Glass has been a fascinating medium for both practical and artistic works for millennia. Imagine our delight when Annie joined Diyode and brought her glass kiln with her!
Last Sunday, she showed us some projects and helped us understand how to use her kiln.
” Fusing” glass is melting layers of glass into a single flat piece.
Pieces to be fused have to be put on a shelf which has a primer layer brushed on to prevent the melting glass from sticking. Annie is holding this shelf here.
She prepared many examples of before and after pieces to show what happens after a fuse.
On the left is an after fuse -before fuse example, where a white rectangle of glass was overlaid at one end with a piece of red glass. We can see that odd curling and puckering occurred. On the right is an example of a rectangle of white that has a smaller rectangle of white, and a small square of red laid on top. When fused, the surface is smooth and even.
Here are some more examples. The before fusing examples all look like they have layers of glass on top of each other, and the smooth pieces are those same examples after fusing.
In this example, we see how much the glass rounds out and shrinks down after fusing.
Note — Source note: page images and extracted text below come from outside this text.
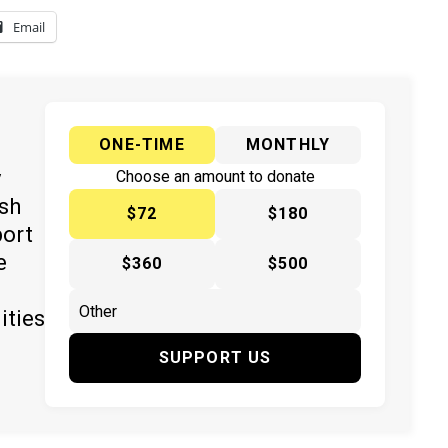
Email
ONE-TIME
MONTHLY
y
Choose an amount to donate
ish
$72
$180
port
e
$360
$500
ities
SUPPORT US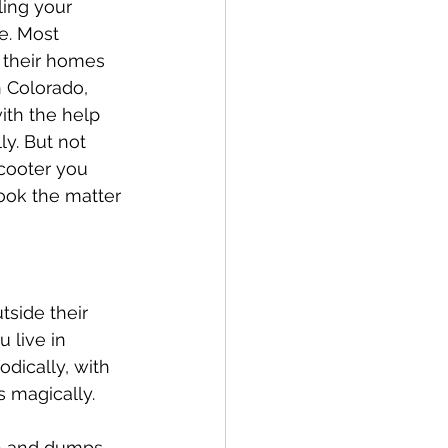
ling your 
e. Most 
e their homes 
n Colorado, 
with the help 
y. But not 
scooter you 
ook the matter 
tside their 
 live in 
odically, with 
s magically. 
h and dumps 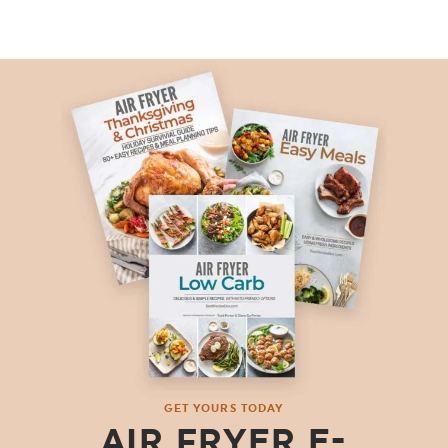
GET YOURS TODAY
AIR FRYER E-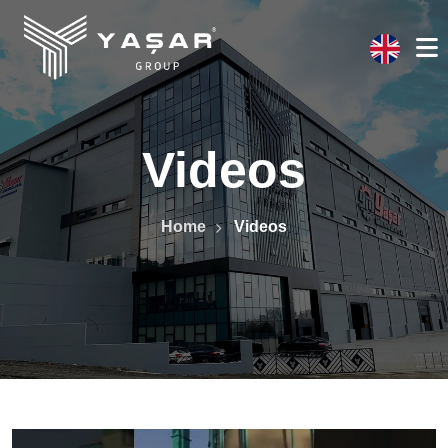
Videos
Home
Videos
We were told that it naturally likes to be at 1/4 inch thickness once liquefied.
Another option is to put a layer of “frit” in between a base layer and a top layer, to add interesting effects. Frit is granulated glass.
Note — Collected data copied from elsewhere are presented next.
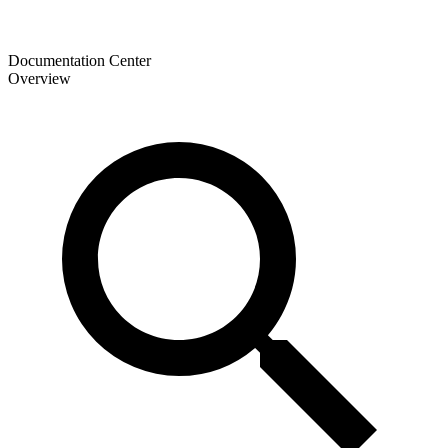
Documentation Center
Overview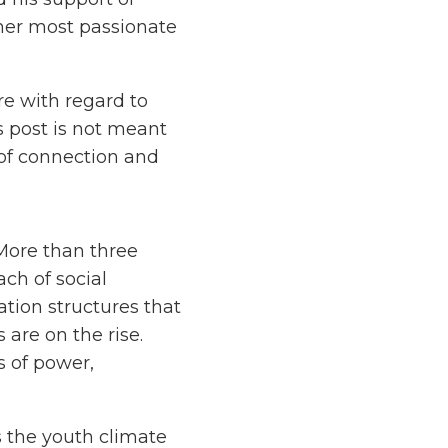
 her most passionate
re with regard to
s post is not meant
e of connection and
ore than three
ch of social
tion structures that
 are on the rise.
 of power,
as the youth climate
It’s possible to make formed pieces using molds. Here, Annie is holding some bowl molds.
To make a bowl, the pattern of the glass has to be prepared first.
To prepare a two-toned bowl, a layer of black glass is put down, then a white layer is put on top. Then, for decoration, glass “stringers” – little glass spaghettis – get placed on top. These layers are then fused together.
The final bowl is made by “slumping” the glass into the bowl molds.
Bottles can be flattened in the kiln, then slumped in a mold for a small serving bowl.
Into the kiln!
There are a number of ways to prepare the glass for so many different results. Learn how to do your own projects in future workshops, and be dazzled!
Thank you, Annie, for a very interesting workshop!